> _Task goal_: The entries below hold a line with "ONGEVEER DE V.S." and a line with "los bolsillos con". Return those lines and all that lie between them, exactly and only.

-- Extracted information follows --

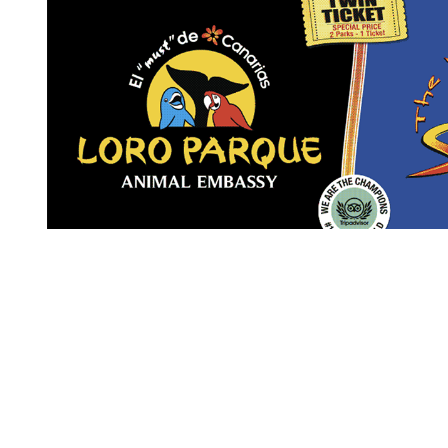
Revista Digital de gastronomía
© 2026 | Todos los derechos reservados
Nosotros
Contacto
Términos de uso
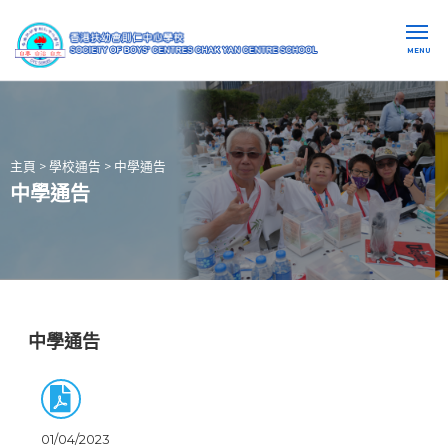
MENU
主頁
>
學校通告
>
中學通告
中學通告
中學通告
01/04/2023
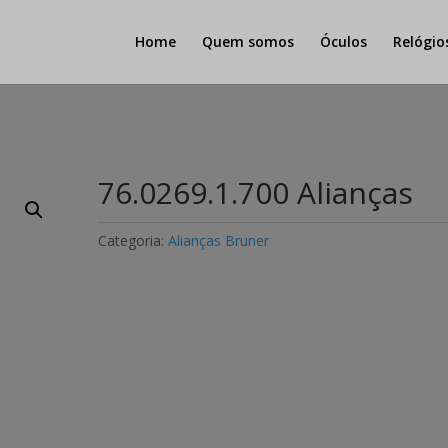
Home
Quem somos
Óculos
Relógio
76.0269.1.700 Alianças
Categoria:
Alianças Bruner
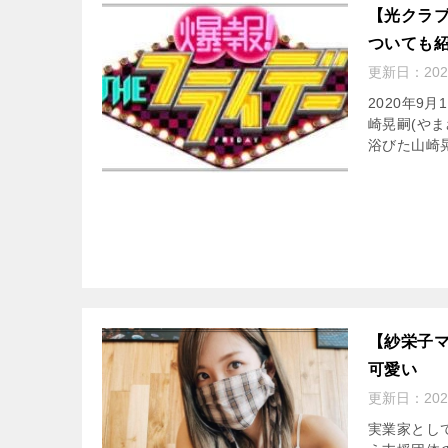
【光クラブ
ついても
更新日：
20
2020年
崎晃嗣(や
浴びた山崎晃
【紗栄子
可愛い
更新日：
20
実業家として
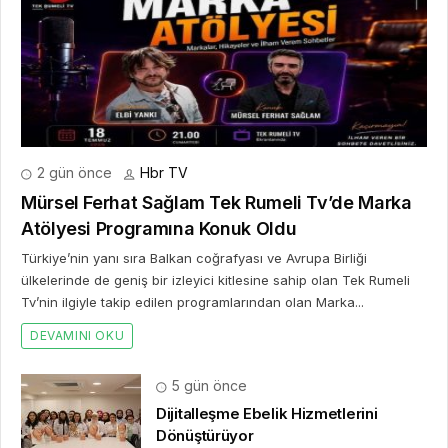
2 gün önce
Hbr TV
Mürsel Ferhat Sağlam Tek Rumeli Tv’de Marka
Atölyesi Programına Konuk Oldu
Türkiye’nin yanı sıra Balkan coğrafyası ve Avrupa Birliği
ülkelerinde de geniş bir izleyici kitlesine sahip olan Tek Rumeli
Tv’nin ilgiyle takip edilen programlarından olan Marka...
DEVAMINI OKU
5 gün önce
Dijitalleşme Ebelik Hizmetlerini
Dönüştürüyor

-- Extracted information concluded --
-- Extracted information follows --

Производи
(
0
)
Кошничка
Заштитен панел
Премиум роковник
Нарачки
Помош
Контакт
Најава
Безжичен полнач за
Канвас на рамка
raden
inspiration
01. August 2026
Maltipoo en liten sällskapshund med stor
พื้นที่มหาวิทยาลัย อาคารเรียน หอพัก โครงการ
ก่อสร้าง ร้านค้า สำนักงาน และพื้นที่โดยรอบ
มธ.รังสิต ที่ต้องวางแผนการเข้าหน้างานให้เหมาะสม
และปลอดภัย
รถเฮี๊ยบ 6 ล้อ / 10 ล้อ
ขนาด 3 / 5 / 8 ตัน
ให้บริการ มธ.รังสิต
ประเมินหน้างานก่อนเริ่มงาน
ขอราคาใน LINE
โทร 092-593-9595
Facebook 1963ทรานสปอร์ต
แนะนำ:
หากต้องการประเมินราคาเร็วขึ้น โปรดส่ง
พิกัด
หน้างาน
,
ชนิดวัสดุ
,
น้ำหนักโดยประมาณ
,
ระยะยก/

-- Extracted information concluded --
-- Extracted information follows --

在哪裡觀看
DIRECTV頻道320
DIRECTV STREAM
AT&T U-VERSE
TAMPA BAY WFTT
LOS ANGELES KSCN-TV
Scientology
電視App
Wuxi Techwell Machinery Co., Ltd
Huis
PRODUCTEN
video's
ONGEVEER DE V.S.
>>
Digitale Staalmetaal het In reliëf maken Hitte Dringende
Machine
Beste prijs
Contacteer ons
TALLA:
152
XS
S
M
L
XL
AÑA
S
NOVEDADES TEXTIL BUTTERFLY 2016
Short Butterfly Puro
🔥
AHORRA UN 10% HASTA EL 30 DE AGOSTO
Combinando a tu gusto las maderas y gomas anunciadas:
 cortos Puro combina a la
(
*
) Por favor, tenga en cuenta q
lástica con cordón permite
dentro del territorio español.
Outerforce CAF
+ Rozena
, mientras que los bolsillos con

-- Extracted information concluded --

> _Reply_:
ONGEVEER DE V.S.
>>
Digitale Staalmetaal het In reliëf maken Hitte Dringende
Machine
Beste prijs
Contacteer ons
TALLA:
152
XS
S
M
L
XL
AÑA
S
NOVEDADES TEXTIL BUTTERFLY 2016
Short Butterfly Puro
🔥
AHORRA UN 10% HASTA EL 30 DE AGOSTO
Combinando a tu gusto las maderas y gomas anunciadas:
 cortos Puro combina a la
(
*
) Por favor, tenga en cuenta q
lástica con cordón permite
dentro del territorio español.
Outerforce CAF
+ Rozena
, mientras que los bolsillos con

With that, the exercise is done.